- EXERCISE REQUIREMENTS -
Your answer must be an exact copy of the records below, minus any images.

- MATERIAL FOR THIS TASK -
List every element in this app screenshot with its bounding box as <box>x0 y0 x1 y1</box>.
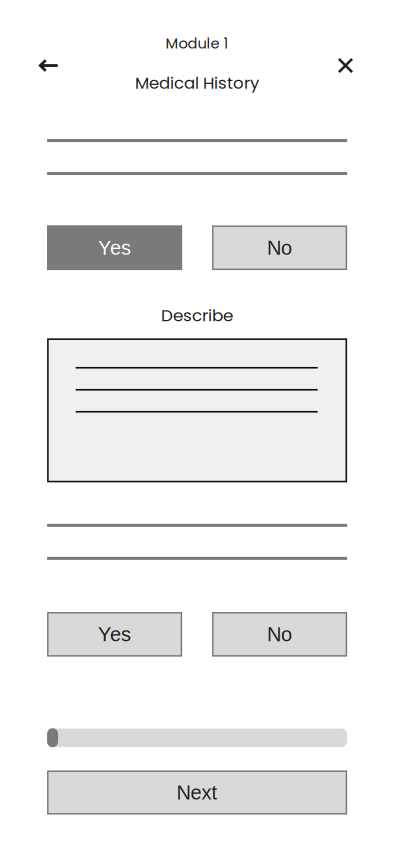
staticText: No <box>267 623 292 645</box>
button[interactable]: Close <box>326 48 366 82</box>
staticText: Medical History <box>135 71 259 94</box>
staticText: Yes <box>98 623 131 645</box>
button[interactable]: No <box>212 612 347 657</box>
staticText: Module 1 <box>166 33 229 54</box>
staticText: Next <box>177 781 218 804</box>
staticText: Describe <box>161 304 233 327</box>
button[interactable]: Yes <box>47 612 182 657</box>
button[interactable]: Yes <box>47 226 182 270</box>
staticText: Yes <box>98 237 131 259</box>
button[interactable]: No <box>212 226 347 270</box>
button[interactable]: Next <box>47 770 347 814</box>
button[interactable]: Back <box>29 48 69 82</box>
staticText: No <box>267 237 292 259</box>
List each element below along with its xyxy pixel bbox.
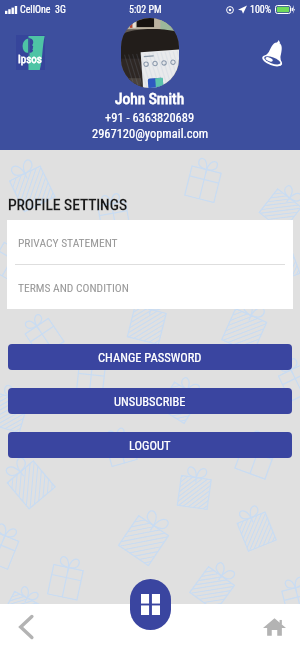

- REPLY -
List every element in this app screenshot with its bounding box as <box>x0 y0 x1 y1</box>.
staticText: No <box>267 623 292 645</box>
button[interactable]: Close <box>326 48 366 82</box>
staticText: Medical History <box>135 71 259 94</box>
staticText: Yes <box>98 623 131 645</box>
button[interactable]: No <box>212 612 347 657</box>
staticText: Module 1 <box>166 33 229 54</box>
staticText: Next <box>177 781 218 804</box>
staticText: Describe <box>161 304 233 327</box>
button[interactable]: Yes <box>47 612 182 657</box>
button[interactable]: Yes <box>47 226 182 270</box>
staticText: Yes <box>98 237 131 259</box>
button[interactable]: No <box>212 226 347 270</box>
button[interactable]: Next <box>47 770 347 814</box>
button[interactable]: Back <box>29 48 69 82</box>
staticText: No <box>267 237 292 259</box>
List each element below along with its xyxy pixel bbox.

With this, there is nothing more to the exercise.